People apply for property tax abatement for various reasons, including the owner's death or severe hardship. While the specifics of the abatement process will vary from municipality to municipality, the general application procedure is the same. Upon review by the tax assessor or city council, the tax bill stays the same, is reduced or eliminated altogether.
Contact your local tax assessor or town hall to determine the procedure for the abatement application. Certain municipalities require that abatements be filed at a specific time of year. Prepare your case and apply during that window.
Fill out an abatement application. Depending on how large the town is, the abatement form may be available online or you may have to go to the town or city hall to get it in person. Information that will be required may include items such as your name, property address, the amount owed, any additional charges or penalties, and the reason you are applying for the abatement.

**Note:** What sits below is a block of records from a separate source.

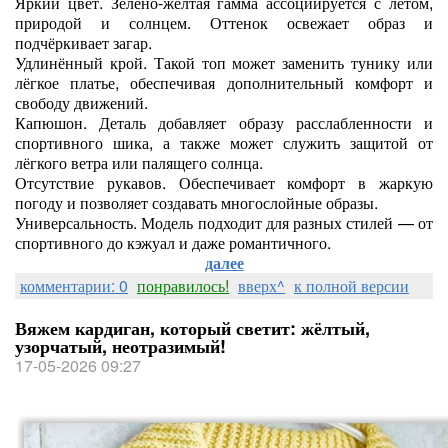
Яркий цвет. Зелёно‑жёлтая гамма ассоциируется с летом,
природой и солнцем. Оттенок освежает образ и
подчёркивает загар.
Удлинённый крой. Такой топ может заменить тунику или
лёгкое платье, обеспечивая дополнительный комфорт и
свободу движений.
Капюшон. Деталь добавляет образу расслабленности и
спортивного шика, а также может служить защитой от
лёгкого ветра или палящего солнца.
Отсутствие рукавов. Обеспечивает комфорт в жаркую
погоду и позволяет создавать многослойные образы.
Универсальность. Модель подходит для разных стилей — от
спортивного до кэжуал и даже романтичного.
далее
комментарии: 0
понравилось!
вверх^
к полной версии
Вяжем кардиган, который светит: жёлтый,
узорчатый, неотразимый!
17-05-2026 09:27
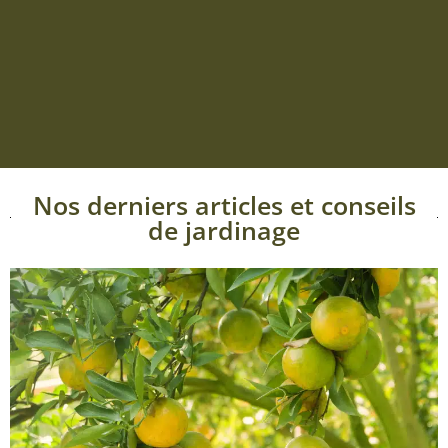
Nos derniers articles et conseils
de jardinage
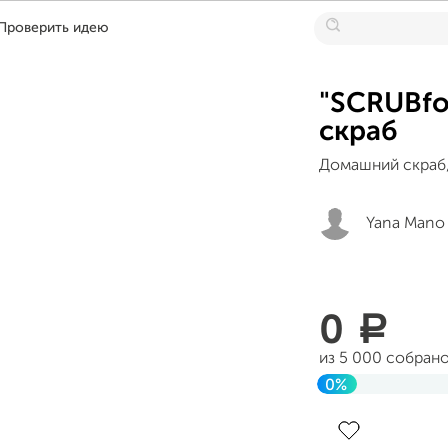
Проверить идею
"SCRUBfo
скраб
Домашний скраб, 
Yana Mano
0
a
из 5 000 собран
0%
Завершен 24 ап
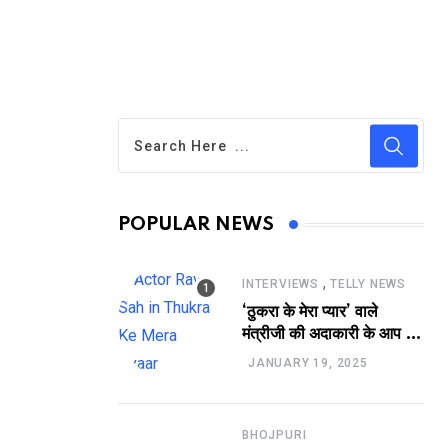
POPULAR NEWS
,
INTERVIEWS
TELLY NEWS
‘ठुकरा के मेरा प्यार’ वाले
मंत्रीजी की अदाकारी के आप भी
हो जाएंगे फैन, यकीं न हो तो
JANUARY 19, 2025
देखिये रवि साह की दमदार
भूमिका
BHOJPURI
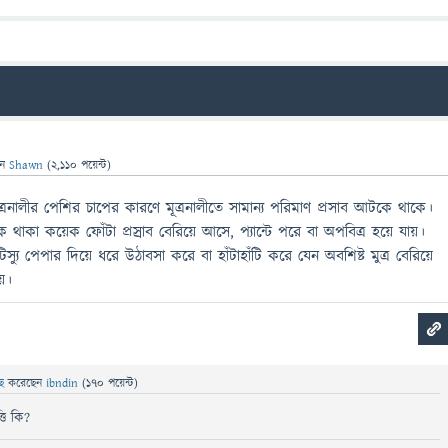
েন
Shawn
(
2,110
পয়েন্ট)
রনালীর পেশির চাপের কারণে মূত্রনালীতে সামান্য পরিমাণ প্রসাব আটকে থাকে।
থাকা কয়েক ফোঁটা প্রস্রাব বেরিয়ে আসে, প্যান্টে পরে বা অপবিত্র হয়ে যায়।
ু পেপার দিয়ে ধরে উঠাবসা করে বা হাঁটাহাঁটি করে যেন অবশিষ্ট মুত্র বেরিয়ে
য়।
ছে
করেছেন
ibndin
(
170
পয়েন্ট)
তি কি?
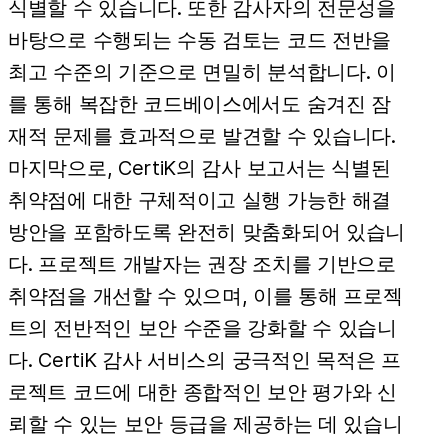
식별할 수 있습니다. 또한 감사자의 전문성을
바탕으로 수행되는 수동 검토는 코드 전반을
최고 수준의 기준으로 면밀히 분석합니다. 이
를 통해 복잡한 코드베이스에서도 숨겨진 잠
재적 문제를 효과적으로 발견할 수 있습니다.
마지막으로, CertiK의 감사 보고서는 식별된
취약점에 대한 구체적이고 실행 가능한 해결
방안을 포함하도록 완전히 맞춤화되어 있습니
다. 프로젝트 개발자는 권장 조치를 기반으로
취약점을 개선할 수 있으며, 이를 통해 프로젝
트의 전반적인 보안 수준을 강화할 수 있습니
다. CertiK 감사 서비스의 궁극적인 목적은 프
로젝트 코드에 대한 종합적인 보안 평가와 신
뢰할 수 있는 보안 등급을 제공하는 데 있습니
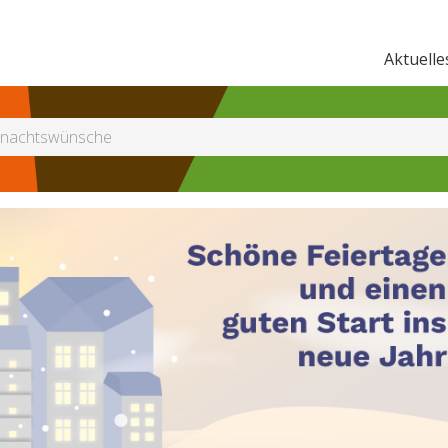
Aktuelle
nachtswünsche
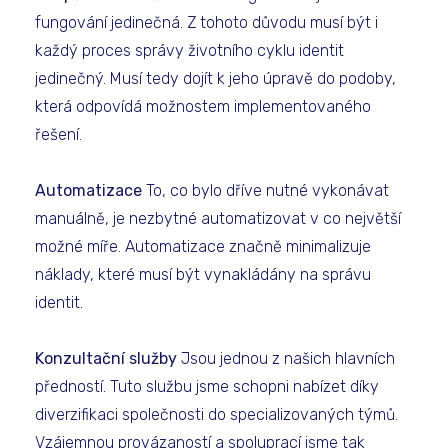
fungování jedinečná. Z tohoto důvodu musí být i
každý proces správy životního cyklu identit
jedinečný. Musí tedy dojít k jeho úpravě do podoby,
která odpovídá možnostem implementovaného
řešení.
Automatizace
To, co bylo dříve nutné vykonávat
manuálně, je nezbytné automatizovat v co největší
možné míře. Automatizace značně minimalizuje
náklady, které musí být vynakládány na správu
identit.
Konzultační služby
Jsou jednou z našich hlavních
předností. Tuto službu jsme schopni nabízet díky
diverzifikaci společnosti do specializovaných týmů.
Vzájemnou provázaností a spoluprací jsme tak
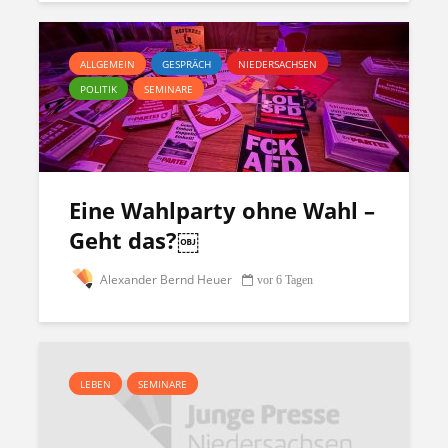
ALLGEMEIN
GESPRÄCH
NIEDERSACHSEN
POLITIK
SEMINARE
Eine Wahlparty ohne Wahl –
Geht das?￼
Alexander Bernd Heuer
vor 6 Tagen
LEBEN
SEMINARE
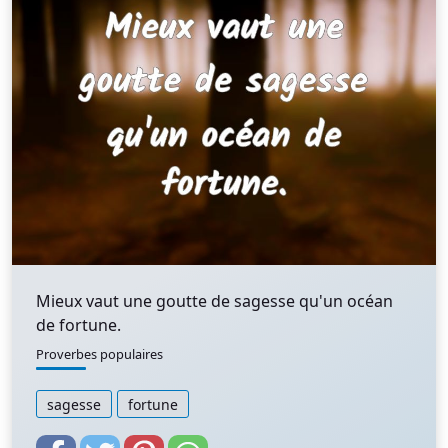
Mieux vaut une goutte de sagesse qu'un océan
de fortune.
Proverbes populaires
sagesse
fortune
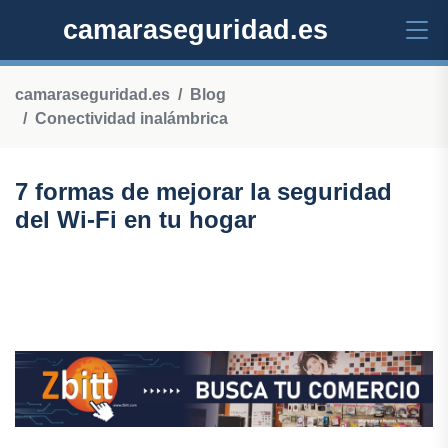
camaraseguridad.es
camaraseguridad.es
Blog
Conectividad inalámbrica
7 formas de mejorar la seguridad
del Wi-Fi en tu hogar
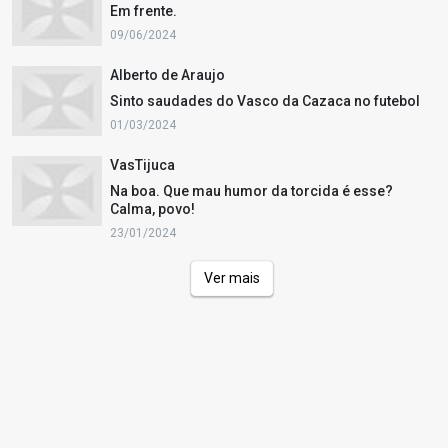
Em frente.
09/06/2024
Alberto de Araujo
Sinto saudades do Vasco da Cazaca no futebol
01/03/2024
VasTijuca
Na boa. Que mau humor da torcida é esse?
Calma, povo!
23/01/2024
Ver mais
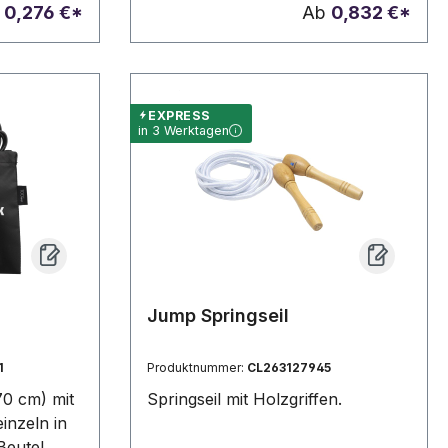
iegen.
Hand liegen. Präsentiert in
b
0,276 €*
Ab
0,832 €*
tem
eingerolltem Zustand.
EXPRESS
in 3 Werktagen
Jump Springseil
1
Produktnummer:
CL263127945
70 cm) mit
Springseil mit Holzgriffen.
einzeln in
Beutel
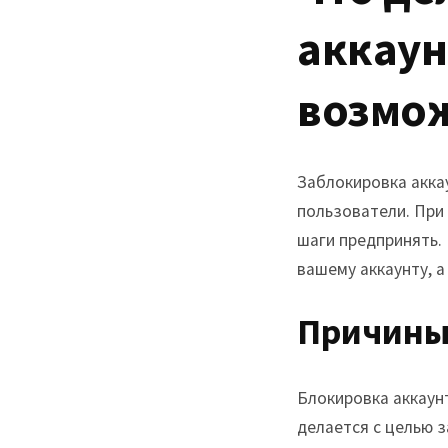
аккаун
возмо
Заблокировка аккау
пользователи. При 
шаги предпринять.
вашему аккаунту, а
Причины
Блокировка аккаун
делается с целью 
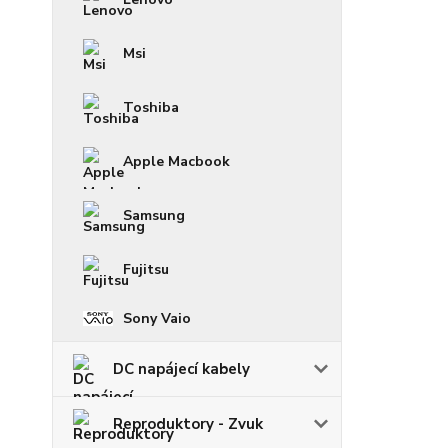
Msi
Toshiba
Apple Macbook
Samsung
Fujitsu
Sony Vaio
DC napájecí kabely
Reproduktory - Zvuk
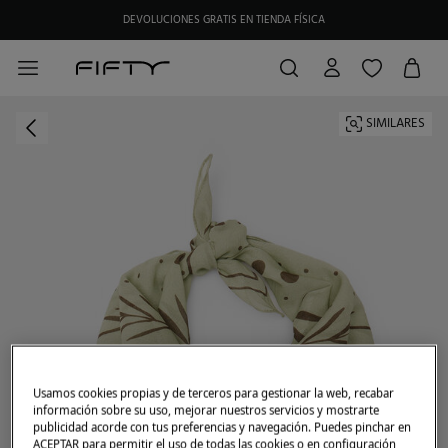
DEVOLUCIONES GRATIS EN TIENDA FÍSICA
HAZTE SOCIO DE MY FIFTY CLUB Y RECIBE EXCLUSIVAS PROMOCIONES.
SIMILARES
Usamos cookies propias y de terceros para gestionar la web, recabar
información sobre su uso, mejorar nuestros servicios y mostrarte
publicidad acorde con tus preferencias y navegación. Puedes pinchar en
ACEPTAR para permitir el uso de todas las cookies o en configuración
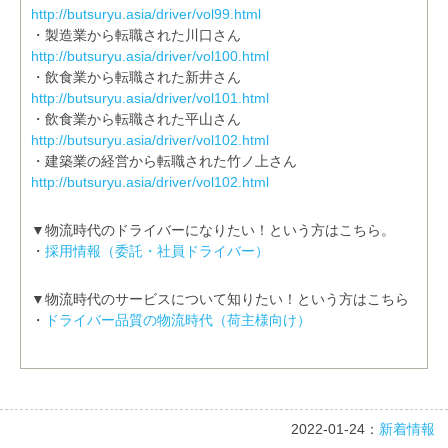
http://butsuryu.asia/driver/vol99.html
・製造業から転職された川口さん
http://butsuryu.asia/driver/vol100.html
・飲食業から転職された新井さん
http://butsuryu.asia/driver/vol101.html
・飲食業から転職された平山さん
http://butsuryu.asia/driver/vol102.html
・建築業の経営から転職された竹ノ上さん
http://butsuryu.asia/driver/vol102.html
▼物流時代のドライバーになりたい！という方はこちら。
・
採用情報（委託・社員ドライバー）
▼物流時代のサービスについて知りたい！という方はこちら
・
ドライバー品質の物流時代（荷主様向け）
2022-01-24：
新着情報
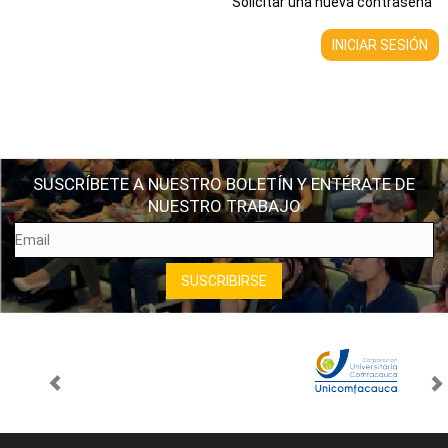
Solicitar una nueva contraseña
SUSCRÍBETE A NUESTRO BOLETÍN Y ENTÉRATE DE
NUESTRO TRABAJO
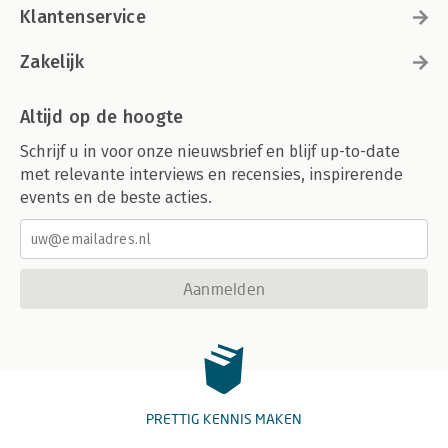
Klantenservice
Zakelijk
Altijd op de hoogte
Schrijf u in voor onze nieuwsbrief en blijf up-to-date
met relevante interviews en recensies, inspirerende
events en de beste acties.
Aanmelden
PRETTIG KENNIS MAKEN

Submit the application for abatement to the proper board or council. Again, this will vary by municipality. If you have evidence to support a hardship qualification, include that with the application as well.
Follow up on your application. Certain municipalities will allow you to speak on your behalf at the city or town meeting where the decision is being made. While usually not required, it may help to explain your circumstances in person. If you have any additional documentation that you did not previously submit, you may also ask to add it as an addendum to your abatement request.
Receive the decision from the board on your abatement application. If you disagree with the ruling, you can file for the appeal process. However, this process will vary by municipality.